The Forest Service recently announced the acquisition of about a mile of property along Panther Creek, a tributary of the Salmon River, with the intent of further protecting and rehabilitating the stream and surrounding riparian habitat.

The Forest Service is spending $650,000 on the project to protect and restore the stream, its migrating salmon and steelhead, and to offer recreational access.

“The investment will restore habitat for anadromous and resident salmonids, which in turn will improve fishing opportunities as public access is restored,” the Salmon-Challis National Forest said in a news release. “Habitat restoration planning and implementation will be a collaborative effort between the Shoshone-Bannock Tribes and the Salmon-Challis National Forest.”

The Forest Service said the project should directly help the area’s economy by hiring local contractors to run heavy equipment and allowing tribal members and staff to perform restoration work. The project hopes to specifically improve salmon and steelhead spawning habitat that was degraded from a history of cobalt and copper mining decades ago.

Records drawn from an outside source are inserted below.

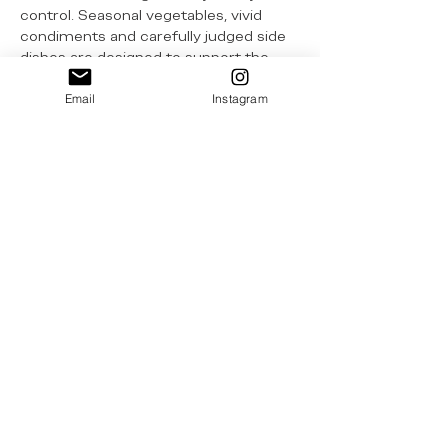
control. Seasonal vegetables, vivid
condiments and carefully judged side
dishes are designed to support the
central flavours rather than distract
from them. There is a welcome
Email
Instagram
understanding here that the best
ingredients require little
embellishment, only the confidence to
let them speak for themselves. That
same instinct is present in details that
give the restaurant a more personal
voice - from the Txuleburger to the
Martina Hayworth martini, made with
Spanish olive oil-infused gin and
topped with a Basque gilda. These
touches lend the restaurant a
recognisable character without
undermining the seriousness of the
kitchen.
The wine programme deepens that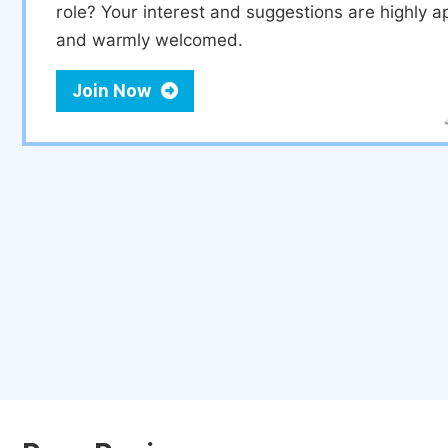
role? Your interest and suggestions are highly a
and warmly welcomed.
Join Now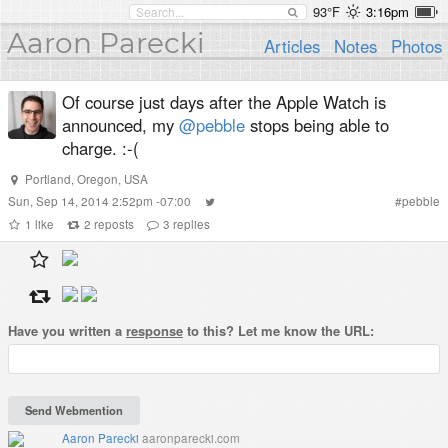
93°F
3:16pm
Aaron Parecki
Articles
Notes
Photos
Of course just days after the Apple Watch is
announced, my
@pebble
stops being able to
charge. :-(
Portland, Oregon, USA
Sun, Sep 14, 2014 2:52pm -07:00
#
pebble
1
like
2
reposts
3
replies
Have you written a
response
to this? Let me know the URL:
Aaron Parecki
aaronparecki.com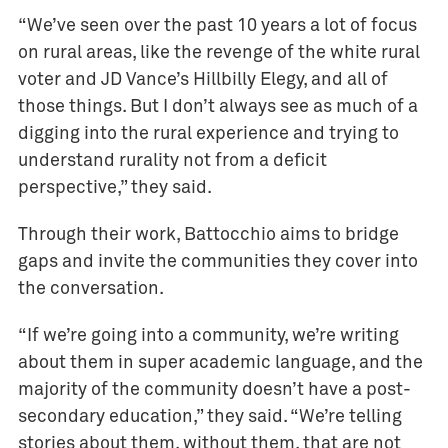
“We’ve seen over the past 10 years a lot of focus
on rural areas, like the revenge of the white rural
voter and JD Vance’s Hillbilly Elegy, and all of
those things. But I don’t always see as much of a
digging into the rural experience and trying to
understand rurality not from a deficit
perspective,” they said.
Through their work, Battocchio aims to bridge
gaps and invite the communities they cover into
the conversation.
“If we’re going into a community, we’re writing
about them in super academic language, and the
majority of the community doesn’t have a post-
secondary education,” they said. “We’re telling
stories about them, without them, that are not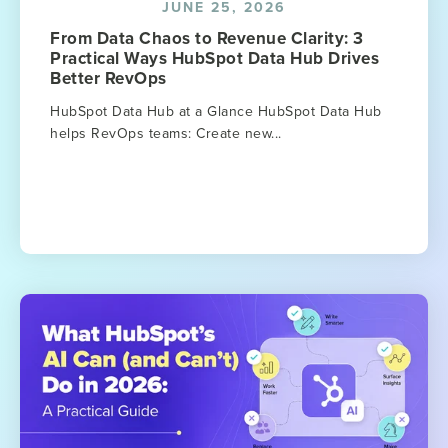
JUNE 25, 2026
From Data Chaos to Revenue Clarity: 3
Practical Ways HubSpot Data Hub Drives
Better RevOps
HubSpot Data Hub at a Glance HubSpot Data Hub
helps RevOps teams: Create new...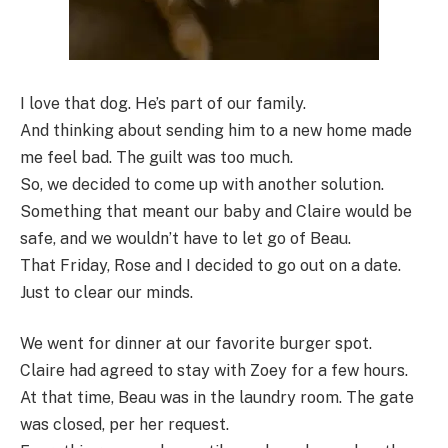
I love that dog. He’s part of our family.
And thinking about sending him to a new home made
me feel bad. The guilt was too much.
So, we decided to come up with another solution.
Something that meant our baby and Claire would be
safe, and we wouldn’t have to let go of Beau.
That Friday, Rose and I decided to go out on a date.
Just to clear our minds.
We went for dinner at our favorite burger spot.
Claire had agreed to stay with Zoey for a few hours.
At that time, Beau was in the laundry room. The gate
was closed, per her request.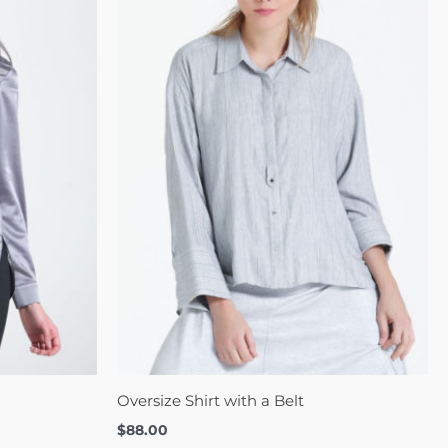
Oversize Shirt with a Belt
$
88.00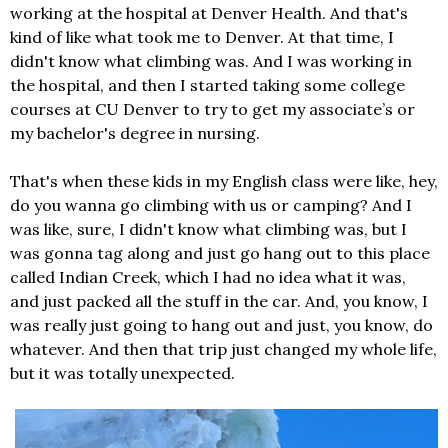
working at the hospital at Denver Health. And that's
kind of like what took me to Denver. At that time, I
didn't know what climbing was. And I was working in
the hospital, and then I started taking some college
courses at CU Denver to try to get my associate’s or
my bachelor's degree in nursing.
That's when these kids in my English class were like, hey,
do you wanna go climbing with us or camping? And I
was like, sure, I didn't know what climbing was, but I
was gonna tag along and just go hang out to this place
called Indian Creek, which I had no idea what it was,
and just packed all the stuff in the car. And, you know, I
was really just going to hang out and just, you know, do
whatever. And then that trip just changed my whole life,
but it was totally unexpected.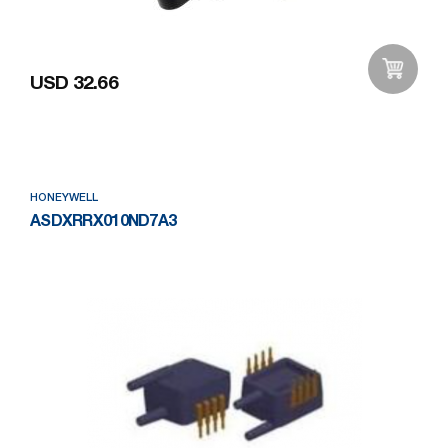
USD 32.66
Add to Wishlist
HONEYWELL
ASDXRRX010ND7A3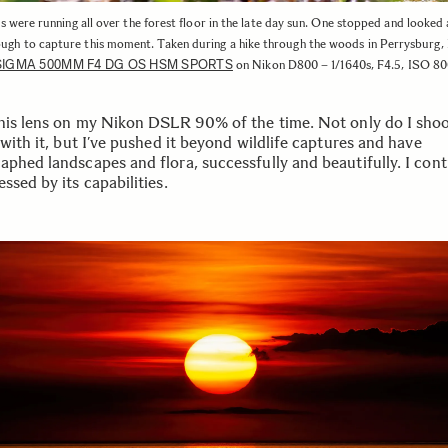
were running all over the forest floor in the late day sun. One stopped and looked
ugh to capture this moment. Taken during a hike through the woods in Perrysburg,
SIGMA 500MM F4 DG OS HSM SPORTS
on Nikon D800 – 1/1640s, F4.5, ISO 8
this lens on my Nikon DSLR 90% of the time. Not only do I sho
 with it, but I’ve pushed it beyond wildlife captures and have
aphed landscapes and flora, successfully and beautifully. I cont
ssed by its capabilities.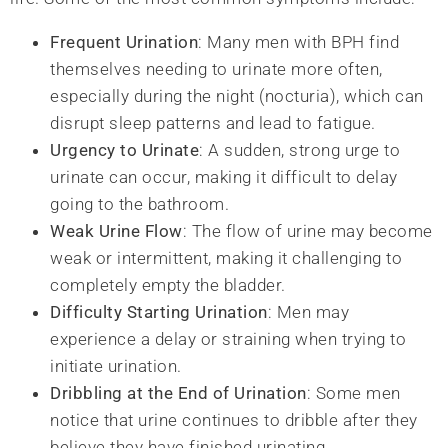
Frequent Urination
: Many men with BPH find
themselves needing to urinate more often,
especially during the night (nocturia), which can
disrupt sleep patterns and lead to fatigue.
Urgency to Urinate
: A sudden, strong urge to
urinate can occur, making it difficult to delay
going to the bathroom.
Weak Urine Flow
: The flow of urine may become
weak or intermittent, making it challenging to
completely empty the bladder.
Difficulty Starting Urination
: Men may
experience a delay or straining when trying to
initiate urination.
Dribbling at the End of Urination
: Some men
notice that urine continues to dribble after they
believe they have finished urinating.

The land was acquired in 2020 by Western Rivers Conservancy and conveyed to the Forest Service using money from the Land and Water Conservation Fund.

“While Panther Creek has come a long way in terms of water quality, high-functioning spawning and rearing habitats remain degraded in places,” Western Rivers Conservancy said in a news release. “The parcel that (the conservancy) acquired lies about midway up Panther Creek and was a private inholding within the National Forest, slated for development. The stretch of the stream that runs through the property is considered a top priority for salmon, steelhead and bull trout recovery by both the U.S. Forest Service and the Shoshone-Bannock Tribes. By purchasing the land and conveying it to the National Forest, we will set the stage for restoration and ensure the property remains conserved forever.”

The road alongside Panther Creek is also part of the Idaho Birding Trail. The new acquisition allows birders and anglers more public access.

“The acquisition of this property along Panther Creek will enable better land and watershed management with the planned restoration for Endangered Species Act-listed fish, increase hunting and fishing access as well as providing improved fishing opportunities,” said Charles A. Mark, Salmon-Challis forest supervisor.